# Relationship between KS, AUROC, and Gini

Common model validation statistics like the Kolmogorov–Smirnov test (KS), AUROC, and Gini coefficient are all functionally related. However, my question has to do with proving how these are all related. I am curious if anyone can help me prove these relationships. I haven't been able to find anything online, but I am just genuinely interested how the proofs work. For example, I know Gini=2AUROC-1, but my best proof involves pointing at a graph. I am interested in formal proofs. Any help would be greatly appreciated!

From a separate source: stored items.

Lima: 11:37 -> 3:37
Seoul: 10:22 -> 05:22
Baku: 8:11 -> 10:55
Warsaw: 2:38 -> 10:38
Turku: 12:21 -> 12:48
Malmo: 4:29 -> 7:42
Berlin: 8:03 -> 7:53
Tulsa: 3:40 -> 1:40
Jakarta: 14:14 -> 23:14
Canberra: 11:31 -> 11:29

• By KS, do you mean the Kolmogorov-Smirnov statistic? AUROC is probably the area under the ROC curve? Nov 24 '14 at 19:49
• Seems like starting from Wikipedia and going through the original references would be a good place to start. Nov 26 '14 at 10:08

The Wikipedia entry for Receiver operating characteristic references this paper for the Gini=2AUROC-1 result: Hand, David J.; and Till, Robert J. (2001); A simple generalization of the area under the ROC curve for multiple class classification problems, Machine Learning, 45, 171–186. But I'm afraid I don't have easy access to it to see how close it comes to what you want.

• ... and it may be a useless result, as the Gini is usually applied to data that has two categorial labelings, while AUROC is applied to numerical ranking data + a binary label. They may coincide only if your ranking is binary? in which case it would not make much sense to use AUROC at all because it is a 3-point curve with only 2 degrees of freedom... (I have not checked that result, too much paper spam on Wikipedia these days.) May 22 '15 at 21:34

According to the paper (Adeodato, P. J. L and Melo, S. B. 2016), there is a linear relationship between the Area under the KS curve (AUKS) and Area under the ROC curve (AUROC), namely:

$$AUROC = 0.5 + AUKS$$

Proof of equivalnce is included in the paper.

The result Gini=2*AUROC-1 is hard to prove because it is not necessarily true. The Wikipedia article on the Receiver Operating Characteristic curve gives the result as a definition of Gini, and the article by Hand and Till (cited by nealmcb) merely says that the graphic definition of Gini using the ROC curve leads to this formula.

The catch is that this definition of Gini is used in the machine-learning and engineering communities, but a different definition is used by economists and demographers (going back to Gini's original paper). The Wikipedia article on the Gini coefficient sets out this definition, based on the Lorenz curve.

A paper by Schechtman & Schechtman (2016) sets out the relationship between AUC and the original Gini definition. But to see that they cannot be exactly the same, suppose that the proportion of events is p and that we have a perfect classifier. The ROC curve then passes through the top-left corner and AUCROC is 1. However, the (flipped) Lorenz curve runs from (0,0) to (p,1) to (1,1) and the economists' Gini is 1-p/2, which is nearly but not exactly 1.

If events are rare, then the relationship Gini=2*AUROC-1 is nearly but not exactly true using Gini's original definition. The relationship is only exactly true if Gini is redefined to make it true.